_Action item_. Starting at the line that holds "непрочно закрепленные заменяют." and stopping at the line that holds "Устранение перепадов по высоте", restate the records below word for word, with both of those lines included.
┌──
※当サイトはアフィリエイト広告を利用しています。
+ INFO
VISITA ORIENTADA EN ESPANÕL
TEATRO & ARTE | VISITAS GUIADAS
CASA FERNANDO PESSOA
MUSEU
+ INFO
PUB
└──
┌──
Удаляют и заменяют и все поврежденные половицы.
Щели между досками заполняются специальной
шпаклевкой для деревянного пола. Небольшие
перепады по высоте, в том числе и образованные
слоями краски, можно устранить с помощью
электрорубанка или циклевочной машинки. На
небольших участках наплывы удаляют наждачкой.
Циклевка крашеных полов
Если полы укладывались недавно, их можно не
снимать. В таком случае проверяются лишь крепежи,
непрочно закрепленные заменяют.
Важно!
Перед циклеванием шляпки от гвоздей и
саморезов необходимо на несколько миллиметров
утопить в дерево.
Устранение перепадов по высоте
└──
_Problem solution_.
непрочно закрепленные заменяют.
Важно!
Перед циклеванием шляпки от гвоздей и
саморезов необходимо на несколько миллиметров
утопить в дерево.
Устранение перепадов по высоте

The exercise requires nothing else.